## Instructions for the task:
Output all the data exactly as it appears below.
### Input for this task
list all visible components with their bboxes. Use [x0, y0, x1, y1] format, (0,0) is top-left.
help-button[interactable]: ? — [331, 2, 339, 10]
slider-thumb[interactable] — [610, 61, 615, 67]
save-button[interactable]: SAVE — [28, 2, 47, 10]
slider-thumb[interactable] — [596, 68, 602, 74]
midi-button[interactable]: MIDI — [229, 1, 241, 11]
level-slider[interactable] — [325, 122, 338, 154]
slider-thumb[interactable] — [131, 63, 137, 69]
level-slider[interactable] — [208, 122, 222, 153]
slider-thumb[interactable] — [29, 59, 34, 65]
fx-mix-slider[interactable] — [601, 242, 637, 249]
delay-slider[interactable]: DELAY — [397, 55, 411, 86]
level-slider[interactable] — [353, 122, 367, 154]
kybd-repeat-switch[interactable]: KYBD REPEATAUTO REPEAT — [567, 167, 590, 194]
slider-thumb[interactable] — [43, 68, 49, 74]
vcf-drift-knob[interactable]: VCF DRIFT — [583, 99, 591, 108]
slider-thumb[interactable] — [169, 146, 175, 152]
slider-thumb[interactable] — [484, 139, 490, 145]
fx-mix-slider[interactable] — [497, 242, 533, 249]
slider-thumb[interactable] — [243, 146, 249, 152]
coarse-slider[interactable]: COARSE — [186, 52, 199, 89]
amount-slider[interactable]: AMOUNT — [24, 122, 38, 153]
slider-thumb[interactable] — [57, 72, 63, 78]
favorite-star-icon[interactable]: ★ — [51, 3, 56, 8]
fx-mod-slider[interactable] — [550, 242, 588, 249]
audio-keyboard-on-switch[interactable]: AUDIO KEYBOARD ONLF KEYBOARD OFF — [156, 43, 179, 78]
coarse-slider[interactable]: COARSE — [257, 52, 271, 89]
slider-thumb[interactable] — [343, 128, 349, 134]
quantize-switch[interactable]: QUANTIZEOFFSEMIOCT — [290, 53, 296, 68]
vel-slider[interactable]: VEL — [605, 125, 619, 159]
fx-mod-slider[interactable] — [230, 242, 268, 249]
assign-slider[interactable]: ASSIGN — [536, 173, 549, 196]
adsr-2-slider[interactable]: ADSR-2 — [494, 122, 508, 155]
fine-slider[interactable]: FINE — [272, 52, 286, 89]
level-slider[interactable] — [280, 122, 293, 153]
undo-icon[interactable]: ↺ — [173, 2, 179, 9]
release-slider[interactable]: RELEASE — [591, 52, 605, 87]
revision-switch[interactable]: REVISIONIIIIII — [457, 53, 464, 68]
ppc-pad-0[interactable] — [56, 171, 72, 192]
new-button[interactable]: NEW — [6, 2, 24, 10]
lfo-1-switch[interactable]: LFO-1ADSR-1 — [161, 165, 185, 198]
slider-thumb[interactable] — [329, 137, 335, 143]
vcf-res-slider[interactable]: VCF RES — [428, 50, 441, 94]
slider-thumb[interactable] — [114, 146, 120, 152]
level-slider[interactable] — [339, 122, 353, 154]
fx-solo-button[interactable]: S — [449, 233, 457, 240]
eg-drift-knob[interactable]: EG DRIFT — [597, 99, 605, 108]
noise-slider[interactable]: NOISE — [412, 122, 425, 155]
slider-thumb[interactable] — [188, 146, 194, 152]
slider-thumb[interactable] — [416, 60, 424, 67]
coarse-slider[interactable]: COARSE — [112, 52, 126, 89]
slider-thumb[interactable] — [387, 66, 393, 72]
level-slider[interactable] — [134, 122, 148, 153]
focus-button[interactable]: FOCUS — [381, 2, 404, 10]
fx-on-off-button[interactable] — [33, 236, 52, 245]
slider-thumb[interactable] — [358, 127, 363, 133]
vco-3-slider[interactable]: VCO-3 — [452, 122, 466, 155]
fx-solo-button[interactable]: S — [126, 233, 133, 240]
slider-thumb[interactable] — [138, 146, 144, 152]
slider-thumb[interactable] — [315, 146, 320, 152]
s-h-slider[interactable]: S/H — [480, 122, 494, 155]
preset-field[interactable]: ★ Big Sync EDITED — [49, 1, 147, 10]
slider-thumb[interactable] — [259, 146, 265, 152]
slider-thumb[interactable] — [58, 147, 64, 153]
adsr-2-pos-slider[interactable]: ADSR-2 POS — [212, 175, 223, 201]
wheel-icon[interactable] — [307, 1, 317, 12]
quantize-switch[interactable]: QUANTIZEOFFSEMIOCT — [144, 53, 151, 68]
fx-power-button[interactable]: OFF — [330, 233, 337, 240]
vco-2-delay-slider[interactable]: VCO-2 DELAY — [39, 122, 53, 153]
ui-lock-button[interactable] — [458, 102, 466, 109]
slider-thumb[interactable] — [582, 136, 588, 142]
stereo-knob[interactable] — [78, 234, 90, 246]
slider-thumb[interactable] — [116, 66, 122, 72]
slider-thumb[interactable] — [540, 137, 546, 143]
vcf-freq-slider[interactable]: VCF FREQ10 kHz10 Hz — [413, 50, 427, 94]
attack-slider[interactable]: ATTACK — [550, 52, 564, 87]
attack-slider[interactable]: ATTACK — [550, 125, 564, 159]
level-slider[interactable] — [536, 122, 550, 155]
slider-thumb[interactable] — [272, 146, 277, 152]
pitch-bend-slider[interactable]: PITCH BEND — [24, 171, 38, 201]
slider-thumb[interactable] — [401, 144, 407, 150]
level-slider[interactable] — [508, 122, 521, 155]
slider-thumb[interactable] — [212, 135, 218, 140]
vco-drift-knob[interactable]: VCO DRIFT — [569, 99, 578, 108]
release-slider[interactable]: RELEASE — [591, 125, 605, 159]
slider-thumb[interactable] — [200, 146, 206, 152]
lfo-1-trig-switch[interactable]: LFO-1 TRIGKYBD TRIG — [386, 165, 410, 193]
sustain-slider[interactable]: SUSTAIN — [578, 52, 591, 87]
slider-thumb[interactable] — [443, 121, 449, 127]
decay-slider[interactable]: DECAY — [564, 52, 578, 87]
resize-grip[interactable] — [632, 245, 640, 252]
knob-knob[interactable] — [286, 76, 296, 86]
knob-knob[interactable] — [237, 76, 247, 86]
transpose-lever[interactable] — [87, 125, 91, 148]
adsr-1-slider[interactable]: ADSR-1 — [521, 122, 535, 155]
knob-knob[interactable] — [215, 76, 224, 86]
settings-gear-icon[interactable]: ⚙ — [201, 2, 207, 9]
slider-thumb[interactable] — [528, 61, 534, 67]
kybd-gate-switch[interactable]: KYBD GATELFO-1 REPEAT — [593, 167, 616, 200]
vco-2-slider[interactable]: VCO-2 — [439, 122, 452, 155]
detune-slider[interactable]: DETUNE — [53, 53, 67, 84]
######
## Answer space:
list all visible components with their bboxes. Use [x0, y0, x1, y1] format, (0,0) is top-left.
help-button[interactable]: ? — [331, 2, 339, 10]
slider-thumb[interactable] — [610, 61, 615, 67]
save-button[interactable]: SAVE — [28, 2, 47, 10]
slider-thumb[interactable] — [596, 68, 602, 74]
midi-button[interactable]: MIDI — [229, 1, 241, 11]
level-slider[interactable] — [325, 122, 338, 154]
slider-thumb[interactable] — [131, 63, 137, 69]
level-slider[interactable] — [208, 122, 222, 153]
slider-thumb[interactable] — [29, 59, 34, 65]
fx-mix-slider[interactable] — [601, 242, 637, 249]
delay-slider[interactable]: DELAY — [397, 55, 411, 86]
level-slider[interactable] — [353, 122, 367, 154]
kybd-repeat-switch[interactable]: KYBD REPEATAUTO REPEAT — [567, 167, 590, 194]
slider-thumb[interactable] — [43, 68, 49, 74]
vcf-drift-knob[interactable]: VCF DRIFT — [583, 99, 591, 108]
slider-thumb[interactable] — [169, 146, 175, 152]
slider-thumb[interactable] — [484, 139, 490, 145]
fx-mix-slider[interactable] — [497, 242, 533, 249]
slider-thumb[interactable] — [243, 146, 249, 152]
coarse-slider[interactable]: COARSE — [186, 52, 199, 89]
amount-slider[interactable]: AMOUNT — [24, 122, 38, 153]
slider-thumb[interactable] — [57, 72, 63, 78]
favorite-star-icon[interactable]: ★ — [51, 3, 56, 8]
fx-mod-slider[interactable] — [550, 242, 588, 249]
audio-keyboard-on-switch[interactable]: AUDIO KEYBOARD ONLF KEYBOARD OFF — [156, 43, 179, 78]
coarse-slider[interactable]: COARSE — [257, 52, 271, 89]
slider-thumb[interactable] — [343, 128, 349, 134]
quantize-switch[interactable]: QUANTIZEOFFSEMIOCT — [290, 53, 296, 68]
vel-slider[interactable]: VEL — [605, 125, 619, 159]
fx-mod-slider[interactable] — [230, 242, 268, 249]
assign-slider[interactable]: ASSIGN — [536, 173, 549, 196]
adsr-2-slider[interactable]: ADSR-2 — [494, 122, 508, 155]
fine-slider[interactable]: FINE — [272, 52, 286, 89]
level-slider[interactable] — [280, 122, 293, 153]
undo-icon[interactable]: ↺ — [173, 2, 179, 9]
release-slider[interactable]: RELEASE — [591, 52, 605, 87]
revision-switch[interactable]: REVISIONIIIIII — [457, 53, 464, 68]
ppc-pad-0[interactable] — [56, 171, 72, 192]
new-button[interactable]: NEW — [6, 2, 24, 10]
lfo-1-switch[interactable]: LFO-1ADSR-1 — [161, 165, 185, 198]
slider-thumb[interactable] — [329, 137, 335, 143]
vcf-res-slider[interactable]: VCF RES — [428, 50, 441, 94]
slider-thumb[interactable] — [114, 146, 120, 152]
level-slider[interactable] — [339, 122, 353, 154]
fx-solo-button[interactable]: S — [449, 233, 457, 240]
eg-drift-knob[interactable]: EG DRIFT — [597, 99, 605, 108]
noise-slider[interactable]: NOISE — [412, 122, 425, 155]
slider-thumb[interactable] — [188, 146, 194, 152]
slider-thumb[interactable] — [416, 60, 424, 67]
coarse-slider[interactable]: COARSE — [112, 52, 126, 89]
slider-thumb[interactable] — [387, 66, 393, 72]
level-slider[interactable] — [134, 122, 148, 153]
focus-button[interactable]: FOCUS — [381, 2, 404, 10]
fx-on-off-button[interactable] — [33, 236, 52, 245]
slider-thumb[interactable] — [358, 127, 363, 133]
vco-3-slider[interactable]: VCO-3 — [452, 122, 466, 155]
fx-solo-button[interactable]: S — [126, 233, 133, 240]
slider-thumb[interactable] — [138, 146, 144, 152]
slider-thumb[interactable] — [315, 146, 320, 152]
s-h-slider[interactable]: S/H — [480, 122, 494, 155]
preset-field[interactable]: ★ Big Sync EDITED — [49, 1, 147, 10]
slider-thumb[interactable] — [259, 146, 265, 152]
slider-thumb[interactable] — [58, 147, 64, 153]
adsr-2-pos-slider[interactable]: ADSR-2 POS — [212, 175, 223, 201]
wheel-icon[interactable] — [307, 1, 317, 12]
quantize-switch[interactable]: QUANTIZEOFFSEMIOCT — [144, 53, 151, 68]
fx-power-button[interactable]: OFF — [330, 233, 337, 240]
vco-2-delay-slider[interactable]: VCO-2 DELAY — [39, 122, 53, 153]
ui-lock-button[interactable] — [458, 102, 466, 109]
slider-thumb[interactable] — [582, 136, 588, 142]
stereo-knob[interactable] — [78, 234, 90, 246]
slider-thumb[interactable] — [116, 66, 122, 72]
slider-thumb[interactable] — [540, 137, 546, 143]
vcf-freq-slider[interactable]: VCF FREQ10 kHz10 Hz — [413, 50, 427, 94]
attack-slider[interactable]: ATTACK — [550, 52, 564, 87]
attack-slider[interactable]: ATTACK — [550, 125, 564, 159]
level-slider[interactable] — [536, 122, 550, 155]
slider-thumb[interactable] — [272, 146, 277, 152]
pitch-bend-slider[interactable]: PITCH BEND — [24, 171, 38, 201]
slider-thumb[interactable] — [401, 144, 407, 150]
level-slider[interactable] — [508, 122, 521, 155]
slider-thumb[interactable] — [212, 135, 218, 140]
vco-drift-knob[interactable]: VCO DRIFT — [569, 99, 578, 108]
release-slider[interactable]: RELEASE — [591, 125, 605, 159]
slider-thumb[interactable] — [200, 146, 206, 152]
lfo-1-trig-switch[interactable]: LFO-1 TRIGKYBD TRIG — [386, 165, 410, 193]
sustain-slider[interactable]: SUSTAIN — [578, 52, 591, 87]
slider-thumb[interactable] — [443, 121, 449, 127]
decay-slider[interactable]: DECAY — [564, 52, 578, 87]
resize-grip[interactable] — [632, 245, 640, 252]
knob-knob[interactable] — [286, 76, 296, 86]
knob-knob[interactable] — [237, 76, 247, 86]
transpose-lever[interactable] — [87, 125, 91, 148]
adsr-1-slider[interactable]: ADSR-1 — [521, 122, 535, 155]
knob-knob[interactable] — [215, 76, 224, 86]
settings-gear-icon[interactable]: ⚙ — [201, 2, 207, 9]
slider-thumb[interactable] — [528, 61, 534, 67]
kybd-gate-switch[interactable]: KYBD GATELFO-1 REPEAT — [593, 167, 616, 200]
vco-2-slider[interactable]: VCO-2 — [439, 122, 452, 155]
detune-slider[interactable]: DETUNE — [53, 53, 67, 84]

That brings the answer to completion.